After months of delays, Pentagon officials came out in support of changes to the military retirement system. Their endorsement sets the stage for major reforms later this year.  

House and Senate lawmakers already introduced retirement reform proposals earlier this year. Their proposals are currently being negotiated as part of this year's defense bill.    

Pentagon officials are asking Congress to make changes to their retirement proposals. Sharing the same concerns that MOAA has raised with lawmakers over the past year, they are asking Congress to make changes to disability retirement, the length of government contributions to retirement accounts, lump-sum proposals, and COLA reducing measures.   

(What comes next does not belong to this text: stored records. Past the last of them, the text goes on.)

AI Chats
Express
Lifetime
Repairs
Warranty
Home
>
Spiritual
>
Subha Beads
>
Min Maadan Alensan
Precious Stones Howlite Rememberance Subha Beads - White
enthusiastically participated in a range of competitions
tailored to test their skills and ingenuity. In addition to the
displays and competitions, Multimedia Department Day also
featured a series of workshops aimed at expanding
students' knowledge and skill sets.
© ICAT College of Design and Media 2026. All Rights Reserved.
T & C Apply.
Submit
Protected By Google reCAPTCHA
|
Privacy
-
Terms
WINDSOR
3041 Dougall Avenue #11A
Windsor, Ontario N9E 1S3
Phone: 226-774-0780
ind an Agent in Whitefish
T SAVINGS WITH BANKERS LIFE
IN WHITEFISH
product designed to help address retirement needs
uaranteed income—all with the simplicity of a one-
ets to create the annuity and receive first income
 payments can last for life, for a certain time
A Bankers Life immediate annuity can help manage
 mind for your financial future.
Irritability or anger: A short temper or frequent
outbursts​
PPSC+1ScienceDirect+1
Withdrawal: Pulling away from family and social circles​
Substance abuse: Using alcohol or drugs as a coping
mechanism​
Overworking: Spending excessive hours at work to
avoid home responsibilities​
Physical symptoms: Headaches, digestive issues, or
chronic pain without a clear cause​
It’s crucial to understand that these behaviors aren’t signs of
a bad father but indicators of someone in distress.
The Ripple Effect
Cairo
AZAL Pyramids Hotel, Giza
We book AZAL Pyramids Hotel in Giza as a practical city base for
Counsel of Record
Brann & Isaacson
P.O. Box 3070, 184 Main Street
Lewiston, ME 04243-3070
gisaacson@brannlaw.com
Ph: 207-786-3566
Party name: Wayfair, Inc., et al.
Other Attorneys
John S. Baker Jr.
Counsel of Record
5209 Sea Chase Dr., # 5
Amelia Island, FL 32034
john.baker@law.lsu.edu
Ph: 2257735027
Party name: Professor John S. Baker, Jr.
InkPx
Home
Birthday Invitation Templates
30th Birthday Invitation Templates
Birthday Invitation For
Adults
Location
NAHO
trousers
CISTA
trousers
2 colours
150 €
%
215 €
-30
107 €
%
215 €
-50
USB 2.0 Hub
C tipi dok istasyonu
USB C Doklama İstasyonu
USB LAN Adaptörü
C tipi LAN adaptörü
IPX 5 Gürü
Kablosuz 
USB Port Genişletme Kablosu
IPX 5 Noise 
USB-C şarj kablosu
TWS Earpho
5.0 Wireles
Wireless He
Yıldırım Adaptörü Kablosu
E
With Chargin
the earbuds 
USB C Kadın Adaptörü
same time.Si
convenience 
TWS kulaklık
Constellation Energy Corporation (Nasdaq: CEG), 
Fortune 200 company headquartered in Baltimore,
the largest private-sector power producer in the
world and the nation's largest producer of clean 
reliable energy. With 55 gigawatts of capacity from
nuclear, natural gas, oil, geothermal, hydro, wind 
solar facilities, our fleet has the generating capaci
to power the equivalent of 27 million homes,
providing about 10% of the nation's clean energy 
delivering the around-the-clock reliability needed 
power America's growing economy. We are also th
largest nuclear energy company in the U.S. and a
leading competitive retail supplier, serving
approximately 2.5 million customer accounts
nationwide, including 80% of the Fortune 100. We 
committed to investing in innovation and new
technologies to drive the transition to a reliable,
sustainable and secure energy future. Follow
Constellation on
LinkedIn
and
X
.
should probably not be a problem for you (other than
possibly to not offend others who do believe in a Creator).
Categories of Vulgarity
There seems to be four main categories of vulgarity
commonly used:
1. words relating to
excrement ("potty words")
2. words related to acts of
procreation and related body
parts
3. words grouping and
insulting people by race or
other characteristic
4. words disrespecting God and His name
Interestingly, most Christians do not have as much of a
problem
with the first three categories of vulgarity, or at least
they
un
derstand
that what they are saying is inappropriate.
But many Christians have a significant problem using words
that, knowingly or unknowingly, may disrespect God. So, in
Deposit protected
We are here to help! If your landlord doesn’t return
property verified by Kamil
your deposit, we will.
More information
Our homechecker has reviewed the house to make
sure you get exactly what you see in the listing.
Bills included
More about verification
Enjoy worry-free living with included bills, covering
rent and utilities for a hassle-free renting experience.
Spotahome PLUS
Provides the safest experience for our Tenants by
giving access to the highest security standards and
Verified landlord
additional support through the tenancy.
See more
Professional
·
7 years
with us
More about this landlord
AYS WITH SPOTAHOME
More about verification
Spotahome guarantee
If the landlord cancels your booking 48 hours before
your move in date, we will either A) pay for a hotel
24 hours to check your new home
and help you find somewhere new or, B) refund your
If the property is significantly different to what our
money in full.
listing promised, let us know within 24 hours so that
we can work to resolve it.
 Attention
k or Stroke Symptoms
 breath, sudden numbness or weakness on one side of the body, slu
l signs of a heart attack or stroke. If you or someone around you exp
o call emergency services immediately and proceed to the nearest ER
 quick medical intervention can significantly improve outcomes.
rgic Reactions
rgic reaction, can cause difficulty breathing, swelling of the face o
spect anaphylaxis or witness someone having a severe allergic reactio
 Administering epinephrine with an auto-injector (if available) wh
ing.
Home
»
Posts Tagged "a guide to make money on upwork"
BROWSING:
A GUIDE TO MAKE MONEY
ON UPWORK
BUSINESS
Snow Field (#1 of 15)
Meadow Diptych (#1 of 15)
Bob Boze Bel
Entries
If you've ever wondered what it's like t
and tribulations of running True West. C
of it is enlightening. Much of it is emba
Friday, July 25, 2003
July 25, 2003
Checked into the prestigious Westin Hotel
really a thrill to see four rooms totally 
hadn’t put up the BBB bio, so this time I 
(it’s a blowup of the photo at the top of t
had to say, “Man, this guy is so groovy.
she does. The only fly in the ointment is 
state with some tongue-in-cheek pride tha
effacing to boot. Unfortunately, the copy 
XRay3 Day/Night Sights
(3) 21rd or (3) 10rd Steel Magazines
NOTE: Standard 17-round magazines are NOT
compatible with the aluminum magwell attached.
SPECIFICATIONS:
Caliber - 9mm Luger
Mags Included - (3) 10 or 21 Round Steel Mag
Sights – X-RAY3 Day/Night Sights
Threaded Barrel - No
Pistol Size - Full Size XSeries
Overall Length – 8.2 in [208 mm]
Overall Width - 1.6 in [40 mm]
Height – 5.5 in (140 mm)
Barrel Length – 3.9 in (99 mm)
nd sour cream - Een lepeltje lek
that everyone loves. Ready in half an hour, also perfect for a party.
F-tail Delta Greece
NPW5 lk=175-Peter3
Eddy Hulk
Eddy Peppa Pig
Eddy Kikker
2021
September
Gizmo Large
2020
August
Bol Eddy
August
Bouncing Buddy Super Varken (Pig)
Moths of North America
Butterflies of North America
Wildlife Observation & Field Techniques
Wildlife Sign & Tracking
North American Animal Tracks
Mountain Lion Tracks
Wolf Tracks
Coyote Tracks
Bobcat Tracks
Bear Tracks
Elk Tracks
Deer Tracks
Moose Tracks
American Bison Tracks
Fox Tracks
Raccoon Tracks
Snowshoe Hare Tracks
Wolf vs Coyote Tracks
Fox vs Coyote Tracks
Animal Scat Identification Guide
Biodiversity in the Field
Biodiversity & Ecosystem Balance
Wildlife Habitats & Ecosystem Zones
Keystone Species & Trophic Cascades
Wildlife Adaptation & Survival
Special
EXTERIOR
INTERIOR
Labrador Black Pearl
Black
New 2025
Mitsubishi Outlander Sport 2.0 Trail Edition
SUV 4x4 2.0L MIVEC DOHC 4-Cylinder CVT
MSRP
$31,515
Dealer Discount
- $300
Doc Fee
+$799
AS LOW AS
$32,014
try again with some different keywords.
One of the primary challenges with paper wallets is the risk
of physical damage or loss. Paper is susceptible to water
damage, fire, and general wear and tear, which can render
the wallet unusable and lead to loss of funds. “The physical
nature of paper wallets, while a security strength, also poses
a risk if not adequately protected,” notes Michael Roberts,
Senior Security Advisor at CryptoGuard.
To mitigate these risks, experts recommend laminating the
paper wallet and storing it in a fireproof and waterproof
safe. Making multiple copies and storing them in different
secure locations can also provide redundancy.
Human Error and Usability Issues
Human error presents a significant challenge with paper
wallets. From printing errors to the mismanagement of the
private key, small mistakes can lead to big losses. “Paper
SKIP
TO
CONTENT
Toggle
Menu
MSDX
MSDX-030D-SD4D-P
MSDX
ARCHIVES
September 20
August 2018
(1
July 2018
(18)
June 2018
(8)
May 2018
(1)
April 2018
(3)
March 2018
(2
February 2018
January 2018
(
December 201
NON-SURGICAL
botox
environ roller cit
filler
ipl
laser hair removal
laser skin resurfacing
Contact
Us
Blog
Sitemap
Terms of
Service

One of MOAA's earliest concerns with retirement reform proposals was their effect on disabled retirees. Changing the multiplier used to calculate military retirement could diminish a disabled retiree's pension. Defense officials asked Congress to grandfather disabled retirees under the current system. "This prevents more senior members from receiving less in a disability retirement annuity than the current system," according to DoD.  

Defense planners agreed with MOAA that Congress continue contributions to retirement accounts throughout military service. The Senate's retirement proposal stops government matching at 20 years. MOAA thinks ending government contributions at 20 years will dis-incentivize continued service.  

The Pentagon also agreed with MOAA's criticisms on potential lump-sum retirement benefits. This option provides a discounted, small lump sum while forgoing significant lifetime annuity payments. In its memo to Congress, Pentagon officials said that a lump-sum payment at retirement is a "smart financial decision in very limited circumstances." MOAA took a stronger stance, equating the payments to unscrupulous payday lending practices.   

In exchange for comprehensive retirement reform, DoD also asked Congress to eliminate an unfair penalty on working age military retirees. Under current law, military entrants who joined after Jan. 1, 2016 will have their future COLAs reduced by one percentage point until age 62. The military said that even by restoring full COLAs, the Defense Department could achieve savings with the new retirement system.  

"Thankfully, the Pentagon provided its recommendations in time for House and Senate leaders to consider when they conference later this year," said MOAA's Director of Government Relations, Col. Mike Hayden, USAF (Ret).

Though the Pentagon addressed some of our concerns, MOAA still worries that a 20 percent reduction in retired pay will fail to draw members to 20 years of service and beyond.